Failing to do that, says Candace Rennick, CUPE Ontario secretary-treasurer, “means our government will continue to fail the 80,000 frail long-term care residents whose care needs are much higher than the province is providing funding for. Levels of care are simply too low in Ontario for the increased complexity of residents. So, it’s not enough to just pay for the bricks and mortar to create new long-term care beds. All that gets us, is more vulnerable residents in long-term care beds with inadequate care levels.”

Long-term care residents today have a much higher acuity and require much more care than they did 20 years ago. Residents with heart disease are growing at a rate of 4.5% per year, those with renal failure are growing at a rate of 3.7% per year. Residents with six, or more, formal diagnoses are growing at a rate of 4.8% per year. Growth in care that is labour-intensive is growing at an alarming annual rate:  5.2% for oxygen therapy, 9.7% for the administration of IV medications, 8.3% for the monitoring on input and output.

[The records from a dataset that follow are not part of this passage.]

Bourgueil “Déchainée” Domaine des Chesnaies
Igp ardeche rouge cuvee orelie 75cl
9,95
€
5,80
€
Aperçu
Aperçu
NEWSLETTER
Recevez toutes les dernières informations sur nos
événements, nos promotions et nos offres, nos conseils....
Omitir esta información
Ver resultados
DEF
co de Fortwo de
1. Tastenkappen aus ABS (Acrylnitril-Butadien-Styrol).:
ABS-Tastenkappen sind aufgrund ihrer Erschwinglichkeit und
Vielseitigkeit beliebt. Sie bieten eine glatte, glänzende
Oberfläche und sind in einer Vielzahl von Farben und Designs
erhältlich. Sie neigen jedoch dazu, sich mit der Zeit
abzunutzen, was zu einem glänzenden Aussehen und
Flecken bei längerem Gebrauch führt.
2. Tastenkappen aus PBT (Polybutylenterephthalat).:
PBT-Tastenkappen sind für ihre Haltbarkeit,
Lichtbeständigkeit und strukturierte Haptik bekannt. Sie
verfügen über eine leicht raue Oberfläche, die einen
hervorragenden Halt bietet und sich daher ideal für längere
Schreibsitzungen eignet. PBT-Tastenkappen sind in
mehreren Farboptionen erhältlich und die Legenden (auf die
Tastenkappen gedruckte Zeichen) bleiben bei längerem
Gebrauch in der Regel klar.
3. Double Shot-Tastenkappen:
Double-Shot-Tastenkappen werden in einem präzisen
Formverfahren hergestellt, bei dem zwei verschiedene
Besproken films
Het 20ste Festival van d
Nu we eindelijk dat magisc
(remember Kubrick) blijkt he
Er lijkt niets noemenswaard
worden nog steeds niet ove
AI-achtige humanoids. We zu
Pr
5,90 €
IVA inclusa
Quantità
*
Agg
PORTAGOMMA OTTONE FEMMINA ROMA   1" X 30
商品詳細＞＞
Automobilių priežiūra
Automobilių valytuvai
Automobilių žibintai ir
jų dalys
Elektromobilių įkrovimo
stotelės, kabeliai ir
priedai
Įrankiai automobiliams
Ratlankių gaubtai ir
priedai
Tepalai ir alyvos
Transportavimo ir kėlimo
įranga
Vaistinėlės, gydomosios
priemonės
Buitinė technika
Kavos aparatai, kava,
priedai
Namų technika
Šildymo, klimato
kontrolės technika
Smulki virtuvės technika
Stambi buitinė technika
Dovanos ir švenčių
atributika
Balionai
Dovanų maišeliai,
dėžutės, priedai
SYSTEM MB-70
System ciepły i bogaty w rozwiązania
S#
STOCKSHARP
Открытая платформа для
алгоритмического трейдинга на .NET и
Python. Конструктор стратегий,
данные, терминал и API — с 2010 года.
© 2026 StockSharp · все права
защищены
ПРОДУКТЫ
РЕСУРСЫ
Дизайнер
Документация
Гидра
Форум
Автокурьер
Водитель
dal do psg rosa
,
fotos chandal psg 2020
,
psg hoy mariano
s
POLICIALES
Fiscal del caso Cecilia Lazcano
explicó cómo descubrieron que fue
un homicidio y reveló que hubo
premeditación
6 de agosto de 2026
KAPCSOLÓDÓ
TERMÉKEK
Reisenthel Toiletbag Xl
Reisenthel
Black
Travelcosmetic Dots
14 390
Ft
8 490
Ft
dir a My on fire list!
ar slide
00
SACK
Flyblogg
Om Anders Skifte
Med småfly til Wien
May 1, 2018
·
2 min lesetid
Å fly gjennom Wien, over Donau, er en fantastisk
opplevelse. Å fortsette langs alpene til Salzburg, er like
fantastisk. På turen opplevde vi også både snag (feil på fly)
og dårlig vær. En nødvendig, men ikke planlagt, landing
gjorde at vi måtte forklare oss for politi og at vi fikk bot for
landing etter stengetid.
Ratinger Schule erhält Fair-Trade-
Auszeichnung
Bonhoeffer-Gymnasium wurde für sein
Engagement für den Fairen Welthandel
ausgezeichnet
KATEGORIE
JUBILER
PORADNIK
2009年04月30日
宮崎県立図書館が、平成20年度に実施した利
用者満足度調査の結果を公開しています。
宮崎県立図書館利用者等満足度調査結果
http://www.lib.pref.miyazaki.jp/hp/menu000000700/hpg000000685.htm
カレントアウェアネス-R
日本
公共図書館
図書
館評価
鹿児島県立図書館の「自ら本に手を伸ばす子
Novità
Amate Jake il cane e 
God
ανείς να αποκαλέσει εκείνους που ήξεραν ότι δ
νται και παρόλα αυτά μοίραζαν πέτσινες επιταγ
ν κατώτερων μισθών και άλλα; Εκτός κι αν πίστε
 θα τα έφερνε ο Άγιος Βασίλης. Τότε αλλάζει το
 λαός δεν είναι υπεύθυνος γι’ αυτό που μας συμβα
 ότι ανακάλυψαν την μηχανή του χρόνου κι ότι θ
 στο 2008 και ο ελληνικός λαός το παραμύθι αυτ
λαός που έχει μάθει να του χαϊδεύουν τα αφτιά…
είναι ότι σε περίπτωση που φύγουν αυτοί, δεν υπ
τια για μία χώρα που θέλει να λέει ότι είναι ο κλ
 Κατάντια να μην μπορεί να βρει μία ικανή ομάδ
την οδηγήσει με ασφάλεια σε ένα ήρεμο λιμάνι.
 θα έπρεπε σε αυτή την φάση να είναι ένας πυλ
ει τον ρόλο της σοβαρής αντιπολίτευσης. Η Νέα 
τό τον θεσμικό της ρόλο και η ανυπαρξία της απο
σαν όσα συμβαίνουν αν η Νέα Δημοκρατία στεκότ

As the complexity and heaviness of the care needs of the residents in long-term care homes have risen dramatically, government data shows that the amounts of care provided have actually declined “while residents are increasingly sicker,” says Heather Duff, chair of CUPE Ontario’s health care workers’ committee. “There is a grievous shortfall of resident care in Ontario long-term homes. Yes, we do need more beds, but access alone isn’t enough. Increased care must come with those beds.”

An additional thirty thousand long-term care beds by 2028 will only partially offset the rapid growth in the 85+ population. The ministry of finance projects 42.5% growth in the most relevant population (85 and over) between 2018 and 2028. That growth would require an addition of 33,300 long-term care beds. 

“In other words, even the 30,000 new beds the provincial government has committed to bringing on stream will not entirely offset aging and would require either more patients to be treated in home care or hospital. It will definitely not solve the hospital capacity problem,” says CUPE’s Ontario Council of Hospital Unions president Michael Hurley.